- **Supplied material**:
========================================

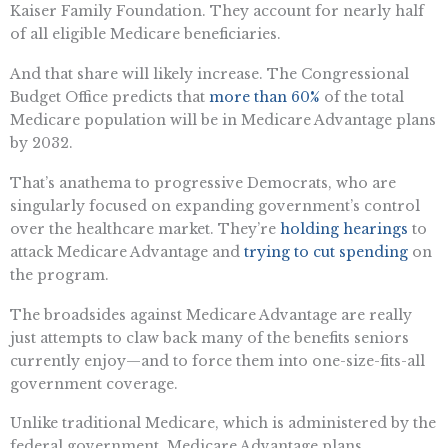
Kaiser Family Foundation. They account for nearly half
of all eligible Medicare beneficiaries.
And that share will likely increase. The Congressional
Budget Office predicts that
more than 60%
of the total
Medicare population will be in Medicare Advantage plans
by 2032.
That’s anathema to progressive Democrats, who are
singularly focused on expanding government’s control
over the healthcare market. They’re
holding hearings
to
attack Medicare Advantage and
trying to cut spending
on
the program.
The broadsides against Medicare Advantage are really
just attempts to claw back many of the benefits seniors
currently enjoy—and to force them into one-size-fits-all
government coverage.
Unlike traditional Medicare, which is administered by the
federal government, Medicare Advantage plans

========================================

Each line from the one with "Medicare population will" through the last line of the material is to be retyped exactly, and no other line is.

Medicare population will be in Medicare Advantage plans
by 2032.
That’s anathema to progressive Democrats, who are
singularly focused on expanding government’s control
over the healthcare market. They’re
holding hearings
to
attack Medicare Advantage and
trying to cut spending
on
the program.
The broadsides against Medicare Advantage are really
just attempts to claw back many of the benefits seniors
currently enjoy—and to force them into one-size-fits-all
government coverage.
Unlike traditional Medicare, which is administered by the
federal government, Medicare Advantage plans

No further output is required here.